▸ **About this task**:
Collect from the data below each line with "Nihon".

Saved entries
::::::::::

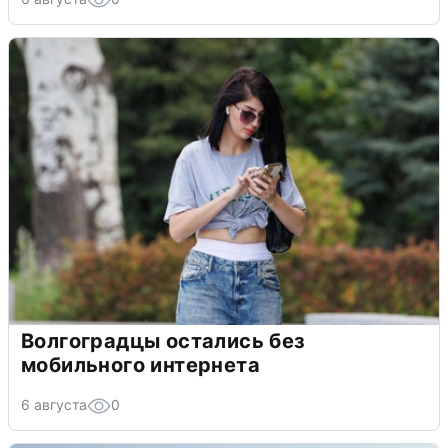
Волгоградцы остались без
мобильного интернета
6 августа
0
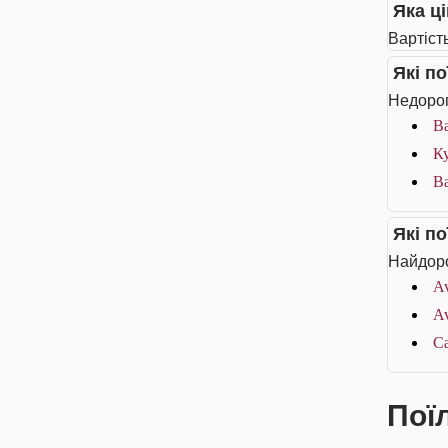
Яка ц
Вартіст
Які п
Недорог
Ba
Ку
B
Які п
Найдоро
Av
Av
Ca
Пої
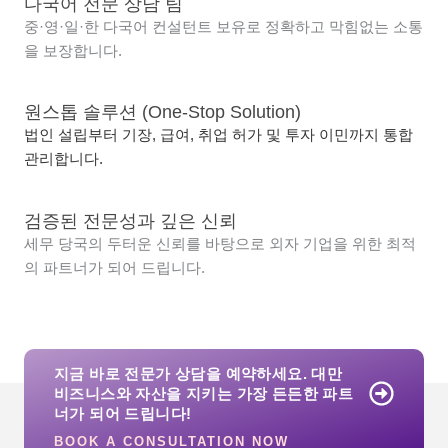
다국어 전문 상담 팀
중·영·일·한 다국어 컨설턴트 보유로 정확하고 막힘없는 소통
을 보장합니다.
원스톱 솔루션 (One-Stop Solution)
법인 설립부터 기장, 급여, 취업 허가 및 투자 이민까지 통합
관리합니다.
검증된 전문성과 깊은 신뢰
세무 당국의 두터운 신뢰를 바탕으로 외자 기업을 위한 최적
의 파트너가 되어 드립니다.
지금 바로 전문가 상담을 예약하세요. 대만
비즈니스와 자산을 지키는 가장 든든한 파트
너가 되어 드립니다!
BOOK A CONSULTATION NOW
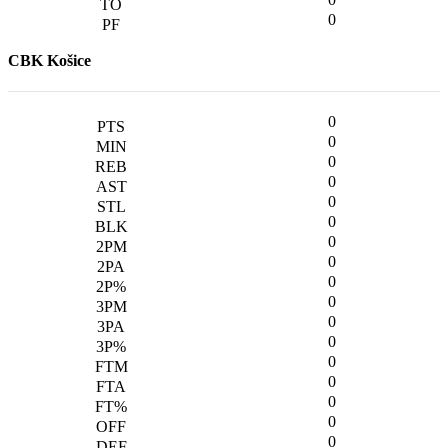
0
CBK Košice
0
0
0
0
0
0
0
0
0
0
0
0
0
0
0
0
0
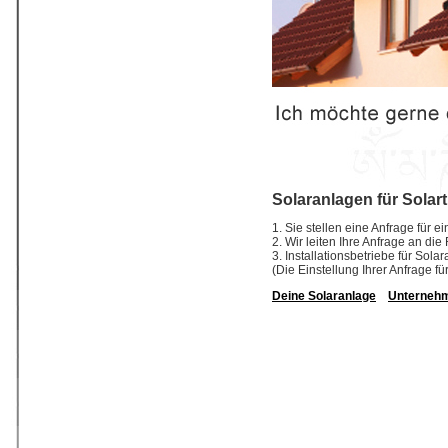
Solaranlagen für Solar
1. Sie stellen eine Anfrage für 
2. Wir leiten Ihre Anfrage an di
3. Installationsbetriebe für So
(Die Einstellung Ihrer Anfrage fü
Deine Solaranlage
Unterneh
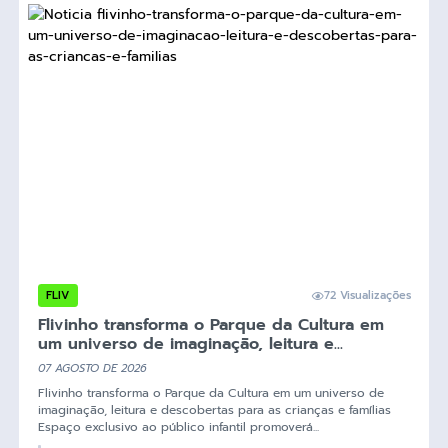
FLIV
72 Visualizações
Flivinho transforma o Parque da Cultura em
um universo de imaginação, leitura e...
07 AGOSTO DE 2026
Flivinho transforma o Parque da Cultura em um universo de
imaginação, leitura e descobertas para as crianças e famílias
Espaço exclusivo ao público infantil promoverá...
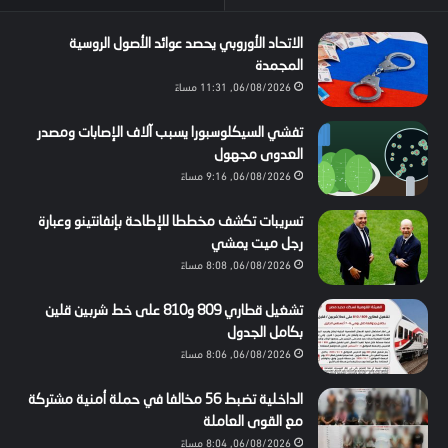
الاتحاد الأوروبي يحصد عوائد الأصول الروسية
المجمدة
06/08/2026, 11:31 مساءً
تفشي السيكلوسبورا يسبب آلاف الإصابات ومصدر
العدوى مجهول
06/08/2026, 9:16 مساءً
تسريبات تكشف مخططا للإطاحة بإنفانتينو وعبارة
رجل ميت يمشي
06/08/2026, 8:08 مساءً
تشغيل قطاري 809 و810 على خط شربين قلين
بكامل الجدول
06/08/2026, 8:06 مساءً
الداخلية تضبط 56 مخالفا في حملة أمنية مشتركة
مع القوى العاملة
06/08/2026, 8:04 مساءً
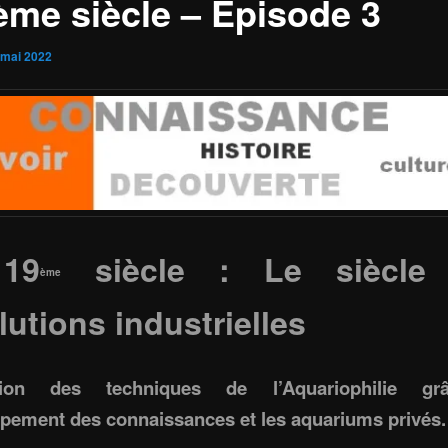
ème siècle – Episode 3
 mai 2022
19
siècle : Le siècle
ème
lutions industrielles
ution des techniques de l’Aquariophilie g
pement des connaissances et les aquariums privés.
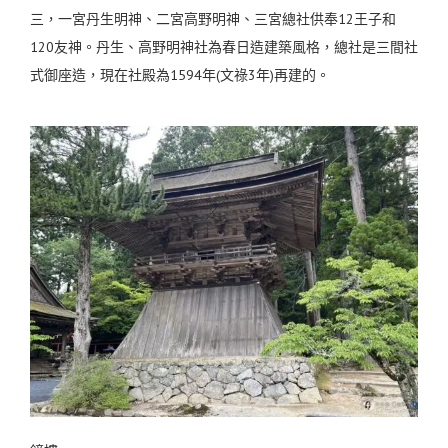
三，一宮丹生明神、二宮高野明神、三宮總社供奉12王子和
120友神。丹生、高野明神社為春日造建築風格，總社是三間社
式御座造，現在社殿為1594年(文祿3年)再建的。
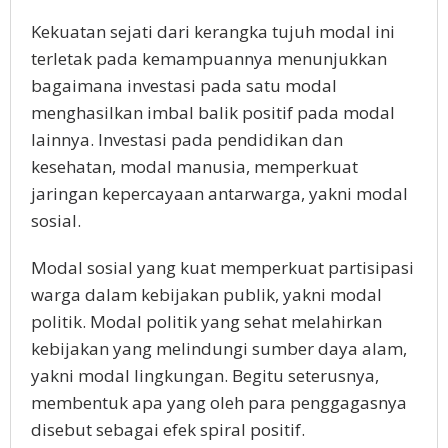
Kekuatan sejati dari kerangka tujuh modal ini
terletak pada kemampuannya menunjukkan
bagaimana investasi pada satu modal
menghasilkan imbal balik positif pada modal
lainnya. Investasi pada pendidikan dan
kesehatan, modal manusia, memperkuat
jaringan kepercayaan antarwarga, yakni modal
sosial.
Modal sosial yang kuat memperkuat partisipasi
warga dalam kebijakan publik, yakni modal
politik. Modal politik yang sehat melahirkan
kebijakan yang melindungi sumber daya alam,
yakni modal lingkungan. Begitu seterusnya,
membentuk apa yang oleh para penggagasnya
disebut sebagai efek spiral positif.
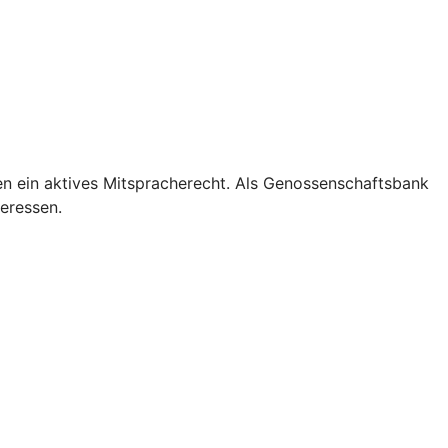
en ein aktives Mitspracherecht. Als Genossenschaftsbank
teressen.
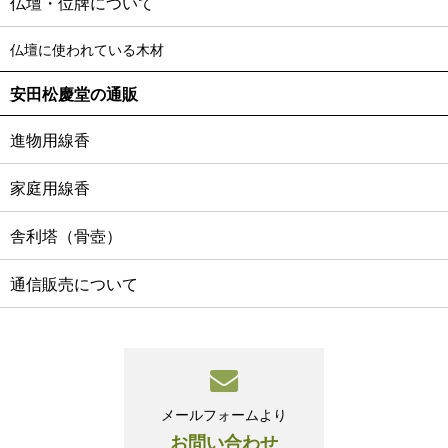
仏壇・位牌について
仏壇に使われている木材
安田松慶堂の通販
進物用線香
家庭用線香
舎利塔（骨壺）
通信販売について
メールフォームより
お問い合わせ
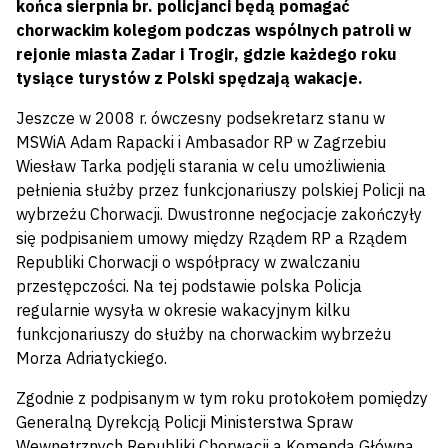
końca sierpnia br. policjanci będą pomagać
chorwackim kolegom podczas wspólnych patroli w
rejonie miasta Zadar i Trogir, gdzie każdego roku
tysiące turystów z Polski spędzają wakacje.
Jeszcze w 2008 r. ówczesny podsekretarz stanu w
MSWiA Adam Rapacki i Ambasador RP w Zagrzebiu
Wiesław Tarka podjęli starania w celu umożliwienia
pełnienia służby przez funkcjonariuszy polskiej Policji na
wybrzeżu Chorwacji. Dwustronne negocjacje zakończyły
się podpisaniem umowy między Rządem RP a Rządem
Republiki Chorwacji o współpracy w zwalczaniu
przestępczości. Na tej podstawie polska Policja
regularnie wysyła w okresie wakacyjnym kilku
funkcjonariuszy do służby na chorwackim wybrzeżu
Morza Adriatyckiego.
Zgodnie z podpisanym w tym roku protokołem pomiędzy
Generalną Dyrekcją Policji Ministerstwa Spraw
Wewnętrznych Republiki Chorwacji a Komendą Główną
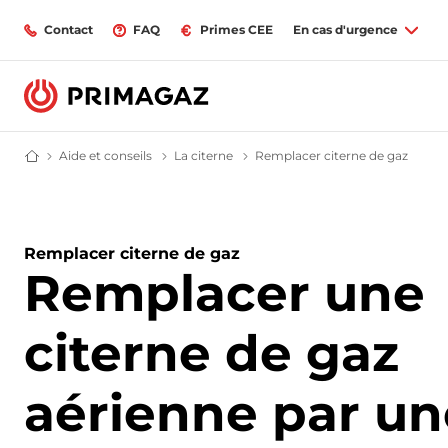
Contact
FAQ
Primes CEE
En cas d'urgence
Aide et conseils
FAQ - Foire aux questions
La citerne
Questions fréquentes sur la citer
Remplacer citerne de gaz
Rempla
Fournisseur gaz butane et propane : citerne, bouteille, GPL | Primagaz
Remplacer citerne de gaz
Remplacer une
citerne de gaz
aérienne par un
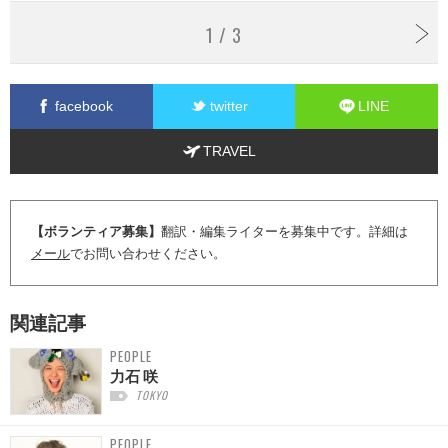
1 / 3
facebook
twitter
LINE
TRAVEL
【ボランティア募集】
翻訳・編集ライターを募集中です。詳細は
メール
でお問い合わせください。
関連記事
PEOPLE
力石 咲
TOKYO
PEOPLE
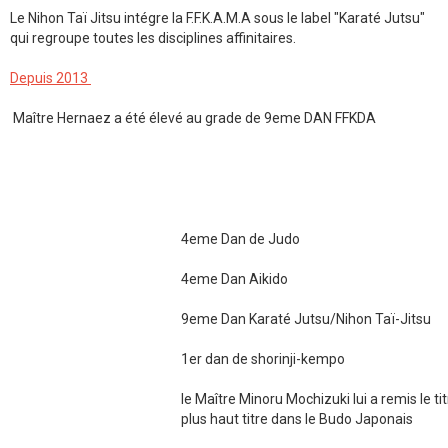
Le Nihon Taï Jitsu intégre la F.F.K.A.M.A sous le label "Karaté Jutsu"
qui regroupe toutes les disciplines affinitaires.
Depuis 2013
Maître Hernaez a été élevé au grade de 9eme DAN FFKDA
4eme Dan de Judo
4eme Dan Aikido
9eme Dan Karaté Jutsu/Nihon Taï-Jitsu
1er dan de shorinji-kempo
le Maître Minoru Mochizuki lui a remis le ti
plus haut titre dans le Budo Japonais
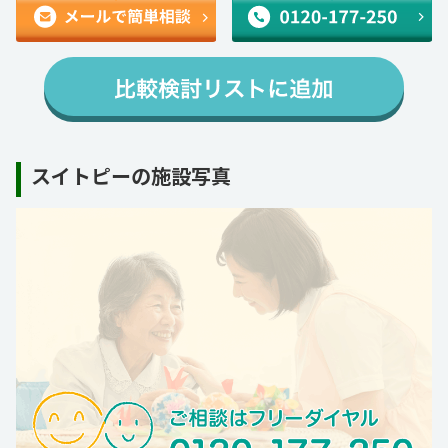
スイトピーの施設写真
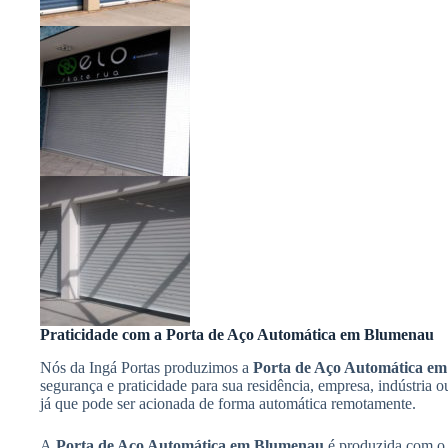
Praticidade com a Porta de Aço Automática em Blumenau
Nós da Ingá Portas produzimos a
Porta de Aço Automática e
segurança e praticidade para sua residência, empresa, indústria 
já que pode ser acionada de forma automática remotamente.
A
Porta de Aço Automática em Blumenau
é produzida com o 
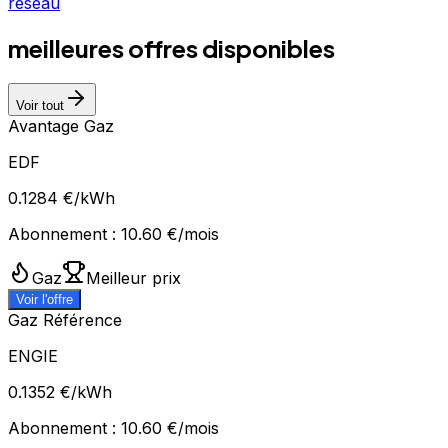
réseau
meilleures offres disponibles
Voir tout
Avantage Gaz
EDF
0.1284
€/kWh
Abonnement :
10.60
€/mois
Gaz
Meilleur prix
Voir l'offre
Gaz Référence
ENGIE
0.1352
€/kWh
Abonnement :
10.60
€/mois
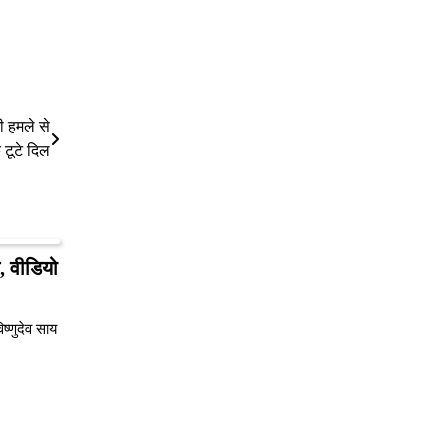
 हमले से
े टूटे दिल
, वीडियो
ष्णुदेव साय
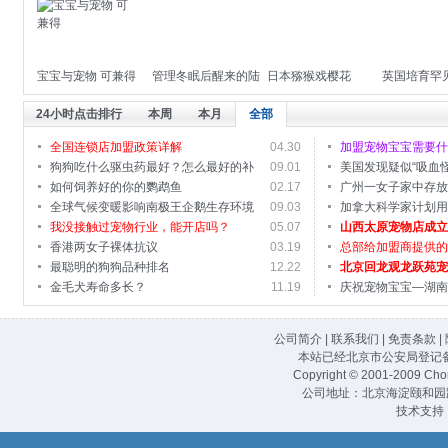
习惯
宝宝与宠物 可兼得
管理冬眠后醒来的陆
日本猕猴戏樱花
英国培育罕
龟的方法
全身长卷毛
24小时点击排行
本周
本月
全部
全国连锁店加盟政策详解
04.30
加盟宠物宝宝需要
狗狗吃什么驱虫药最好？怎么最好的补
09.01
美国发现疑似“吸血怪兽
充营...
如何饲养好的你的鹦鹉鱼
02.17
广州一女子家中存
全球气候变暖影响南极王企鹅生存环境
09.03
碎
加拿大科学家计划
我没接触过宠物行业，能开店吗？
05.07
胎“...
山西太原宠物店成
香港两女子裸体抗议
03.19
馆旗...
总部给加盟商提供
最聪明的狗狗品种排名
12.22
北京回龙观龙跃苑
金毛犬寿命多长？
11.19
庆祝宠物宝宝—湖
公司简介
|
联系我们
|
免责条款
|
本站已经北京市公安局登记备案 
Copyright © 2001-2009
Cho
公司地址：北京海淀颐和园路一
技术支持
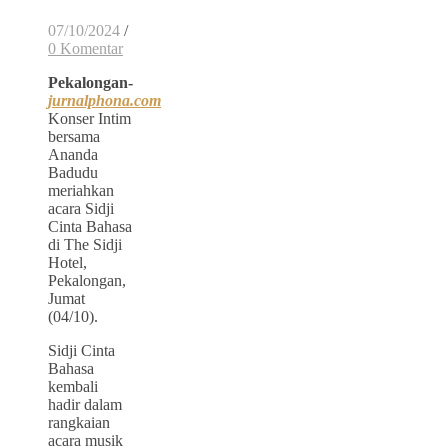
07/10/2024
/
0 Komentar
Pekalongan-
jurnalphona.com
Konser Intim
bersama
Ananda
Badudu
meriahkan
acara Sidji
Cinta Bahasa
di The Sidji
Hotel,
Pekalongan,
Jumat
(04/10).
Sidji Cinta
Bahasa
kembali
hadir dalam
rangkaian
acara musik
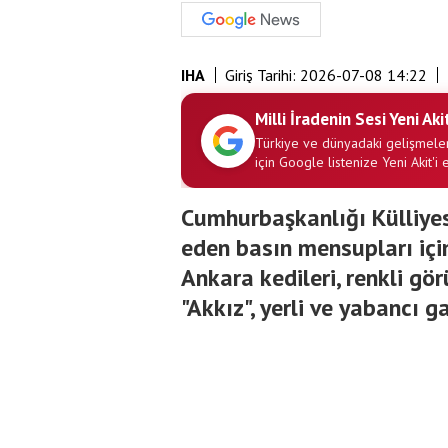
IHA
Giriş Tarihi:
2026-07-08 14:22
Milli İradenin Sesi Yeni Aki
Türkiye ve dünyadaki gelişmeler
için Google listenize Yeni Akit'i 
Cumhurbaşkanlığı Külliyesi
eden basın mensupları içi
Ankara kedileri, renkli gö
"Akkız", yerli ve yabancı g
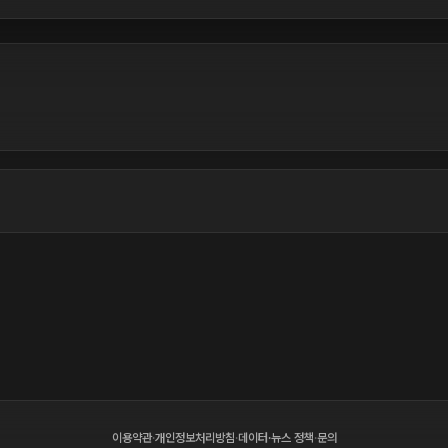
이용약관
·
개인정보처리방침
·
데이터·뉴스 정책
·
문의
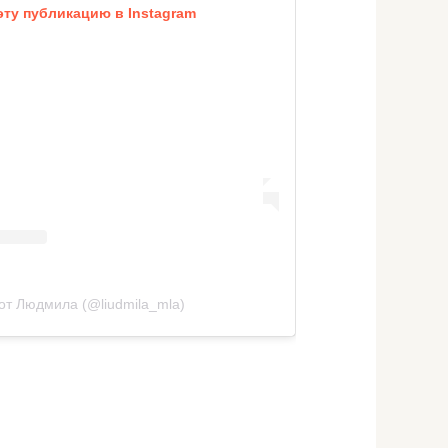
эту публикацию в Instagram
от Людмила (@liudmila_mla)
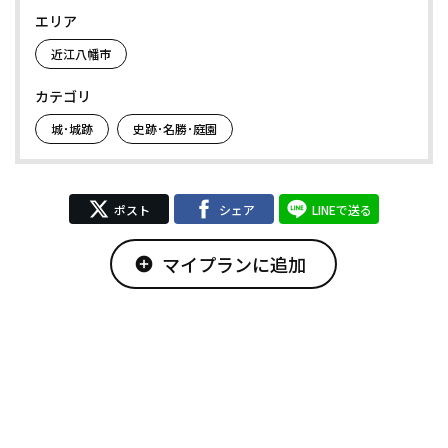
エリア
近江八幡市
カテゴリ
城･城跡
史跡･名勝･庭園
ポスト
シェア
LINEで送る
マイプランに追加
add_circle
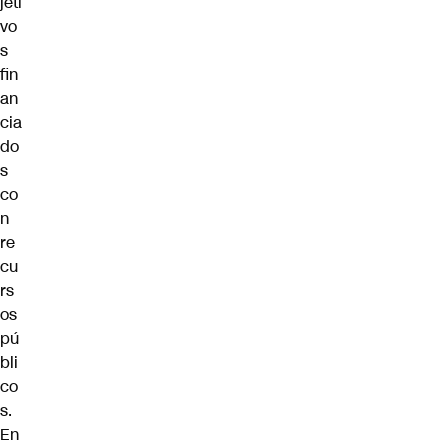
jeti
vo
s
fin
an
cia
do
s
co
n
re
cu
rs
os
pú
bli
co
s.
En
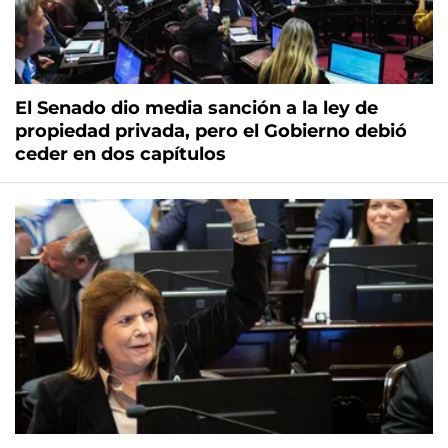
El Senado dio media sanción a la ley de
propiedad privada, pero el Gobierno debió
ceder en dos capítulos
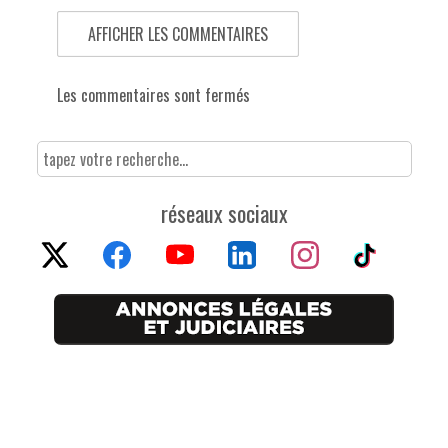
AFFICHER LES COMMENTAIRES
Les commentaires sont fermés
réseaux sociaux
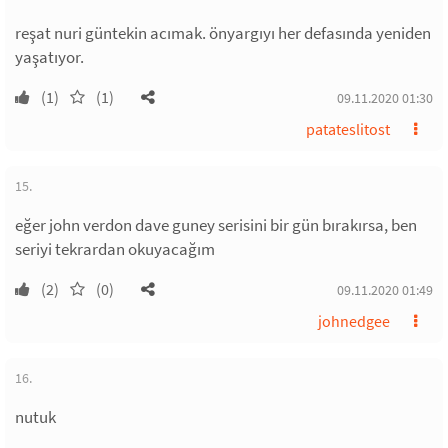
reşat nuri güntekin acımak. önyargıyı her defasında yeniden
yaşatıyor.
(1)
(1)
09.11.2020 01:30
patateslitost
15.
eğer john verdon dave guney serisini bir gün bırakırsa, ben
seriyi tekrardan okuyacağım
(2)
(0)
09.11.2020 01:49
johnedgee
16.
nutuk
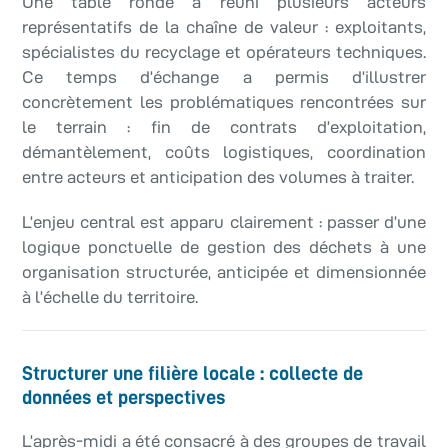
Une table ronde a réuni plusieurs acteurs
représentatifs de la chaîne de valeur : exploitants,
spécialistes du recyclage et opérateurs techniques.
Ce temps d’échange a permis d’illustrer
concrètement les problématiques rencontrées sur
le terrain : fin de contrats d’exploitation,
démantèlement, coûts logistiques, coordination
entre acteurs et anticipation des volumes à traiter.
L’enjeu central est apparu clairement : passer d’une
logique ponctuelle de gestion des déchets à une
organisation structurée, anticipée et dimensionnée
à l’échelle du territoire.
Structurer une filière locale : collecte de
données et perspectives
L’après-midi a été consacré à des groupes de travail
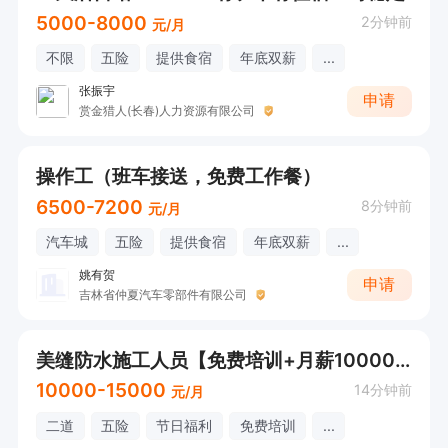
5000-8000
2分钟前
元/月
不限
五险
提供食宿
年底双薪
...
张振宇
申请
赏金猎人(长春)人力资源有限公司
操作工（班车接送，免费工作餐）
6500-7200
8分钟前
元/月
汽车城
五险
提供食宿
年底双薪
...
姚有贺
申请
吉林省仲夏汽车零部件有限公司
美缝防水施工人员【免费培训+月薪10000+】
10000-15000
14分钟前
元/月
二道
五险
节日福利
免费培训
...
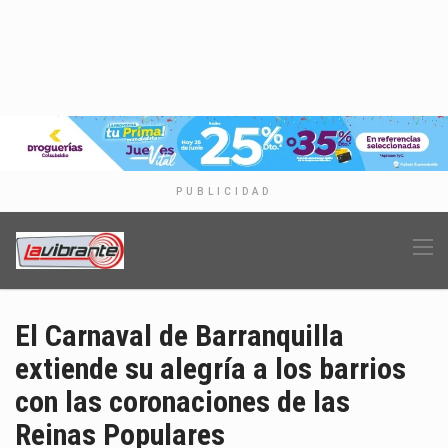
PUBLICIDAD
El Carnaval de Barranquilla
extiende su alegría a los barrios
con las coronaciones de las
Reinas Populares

::::::::::

▸ **Exercise output**:
Le Nihon Taï Jitsu intégre la F.F.K.A.M.A sous le label "Karaté Jutsu"
9eme Dan Karaté Jutsu/Nihon Taï-Jitsu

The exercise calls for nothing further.